A Long, Dark Shadow: Minor-Attracted People and Their Pursuit of Dignity
- Author: Allyn Walker
- Language: English
- Publisher: University of California Press
- Publication date: June 2021
- Pages: 236 pages
- ISBN: 978-0-520-30634-9

= A Long, Dark Shadow =

2021 book by Allyn Walker

A Long, Dark Shadow: Minor-Attracted People and Their Pursuit of Dignity is a book by Allyn Walker, then Assistant Professor of Sociology and Criminal Justice at Old Dominion University. The book’s first edition was published by the University of California Press in June 2021 as Walker's doctoral research. In the book, Walker conducted interviews with a total of 42 pedophiles who claimed to have never physically acted upon their sexual urges toward minors. However, some did admit to consuming child sexual abuse material (CSAM). These participants were sourced from the online forums B4U-ACT and Virtuous Pedophiles. Walker's primary emphasis lies in policy development and distinguishing between individuals with pedophilic tendencies who have not engaged in harmful behaviors as opposed to those classified as sex offenders.

The book generated considerable controversy in the United States in late 2021 as critics accused Walker of promoting pedophilia or child sexual abuse, contending that it undermines school safety. In light of the controversy, Walker made the decision to resign from Old Dominion University in November 2021 and subsequently became a postdoctoral scholar at Johns Hopkins University in 2022, and professor at SMU in 2024.

== Background ==
In 2010, Allyn Walker completed their masters studies at the Department of Social Work at Columbia University. After graduation, they worked as a social worker, supporting individuals who had experienced sexual assault. During this period, due to the nature of their work, they held the assumption that all individuals with pedophilic tendencies were engaging in criminal behavior. However, their perspective changed a year later when they became aware that some pedophiles were committed to not acting upon their sexual urges. This newfound knowledge piqued their interest in studying this particular demographic, leading them to engage with offline gatherings of an online support group for pedophiles.
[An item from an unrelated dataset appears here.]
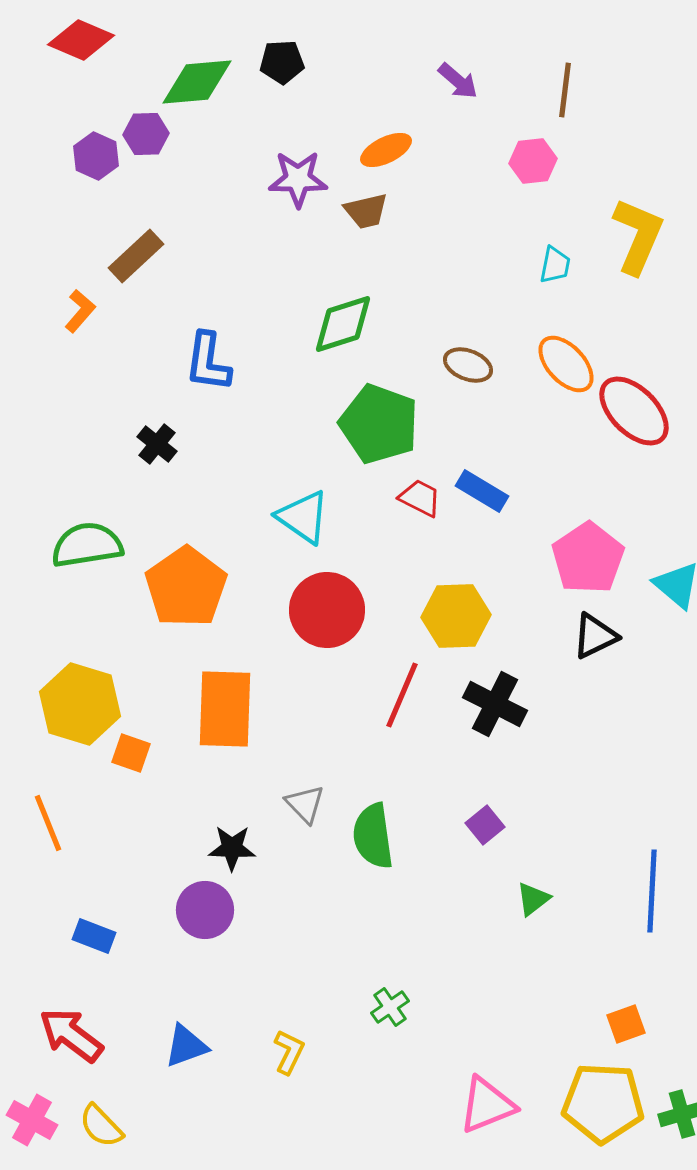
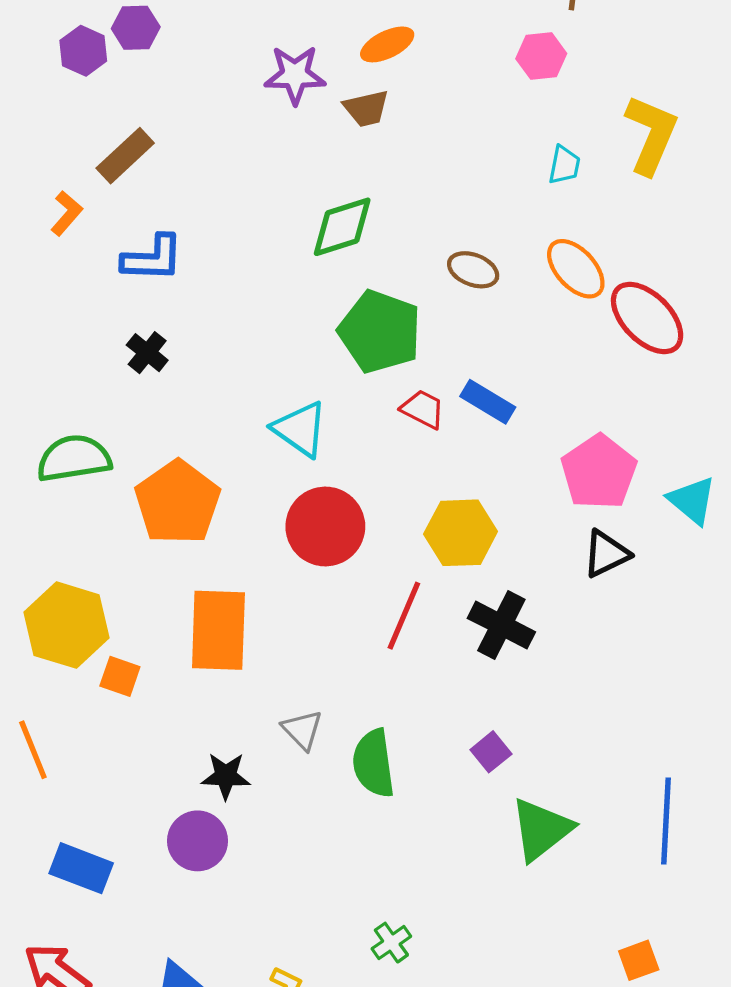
blue L-shape: (208, 362) -> (152, 258), moved, turned -96
green triangle: (533, 899) -> (541, 829), size x1.8
blue rectangle: (94, 936) -> (81, 868), size x1.4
Motivated by their curiosity, Walker recruited 42 individuals from the support group, conducting interviews to gather insights and compile material for the book. Through these interviews, Walker delved into topics including how pedophiles themselves define their sexual preferences, the reasons behind their decision not to harm children in reality, the strategies they employ to ensure non-offending behavior, and the negative treatment they face due to their preferences in society. In an interview with the Prostasia Foundation, a non-profit organization claiming to advocate for civil rights and the prevention of child sexual abuse, Walker noted that because they are queer, they empathized with the social exclusion experienced by pedophiles.

In their book, Walker adopts the term "minor-attracted persons" to align with the terminology used by support groups, aiming to dissociate it from direct associations with sex crimes. Furthermore, they emphasize that pedophilia represents an uncontrollable sexual preference, implying that moral judgments of right or wrong are not applicable to the preference itself. However, Walker acknowledges that there exists a distinction between right and wrong in terms of behavior and actions.
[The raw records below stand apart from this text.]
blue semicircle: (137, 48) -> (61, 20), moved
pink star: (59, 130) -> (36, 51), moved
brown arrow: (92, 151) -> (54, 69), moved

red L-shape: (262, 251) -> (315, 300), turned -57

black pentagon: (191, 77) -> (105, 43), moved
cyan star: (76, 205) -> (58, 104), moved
Recognizing the potential for misinterpretation and concern about the book's message even before its publication, Walker drafted a memo to their colleagues in May 2021. In this memo, they made it explicitly clear that they do not support any form of child sexual abuse. Department chair Mona J.E. Danner reviewed the memo; along with book summaries, it was then shared with Jonathan Leib, the interim dean of the Faculty of Arts and Letters, and subsequently reached university leadership. At the time, Leib believed that the book's primary audience would consist mainly of individuals who are not part of the general public, thus anticipating limited external reactions and publicity.